THE PROBLEM: Extract, exactly as written, the line that contains "Point out pulmonary artery." and all lines after it through the end of the records. Omit pictures.

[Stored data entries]

BEGIN

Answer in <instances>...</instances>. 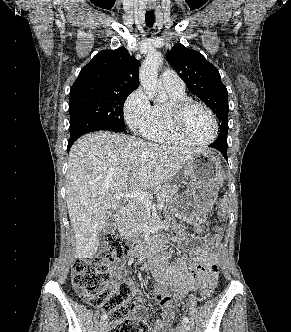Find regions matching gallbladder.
<instances>
[{
	"instance_id": "bac80fb5",
	"label": "gallbladder",
	"mask_w": 291,
	"mask_h": 332,
	"mask_svg": "<svg viewBox=\"0 0 291 332\" xmlns=\"http://www.w3.org/2000/svg\"><path fill=\"white\" fill-rule=\"evenodd\" d=\"M115 230H116L115 212H111V214L108 215V220L104 228V233L106 234L114 233Z\"/></svg>"
}]
</instances>
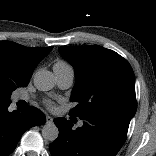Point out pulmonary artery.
Wrapping results in <instances>:
<instances>
[{
	"label": "pulmonary artery",
	"mask_w": 156,
	"mask_h": 156,
	"mask_svg": "<svg viewBox=\"0 0 156 156\" xmlns=\"http://www.w3.org/2000/svg\"><path fill=\"white\" fill-rule=\"evenodd\" d=\"M53 72L56 78L58 86L62 89H67L71 87L74 81V70L68 64H59L56 63L53 66ZM28 98L24 95H19L18 100H27ZM79 126H82V123H79Z\"/></svg>",
	"instance_id": "e3ab8cb5"
}]
</instances>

END

YOUR RESPONSE:
Point out pulmonary artery.
Wrapping results in <instances>:
<instances>
[{
	"label": "pulmonary artery",
	"mask_w": 156,
	"mask_h": 156,
	"mask_svg": "<svg viewBox=\"0 0 156 156\" xmlns=\"http://www.w3.org/2000/svg\"><path fill=\"white\" fill-rule=\"evenodd\" d=\"M53 72L56 78L58 86L62 89H67L71 87L74 81V70L68 64H59L56 63L53 66ZM28 98L24 95H19L18 100H27ZM79 126H82V123H79Z\"/></svg>",
	"instance_id": "e3ab8cb5"
}]
</instances>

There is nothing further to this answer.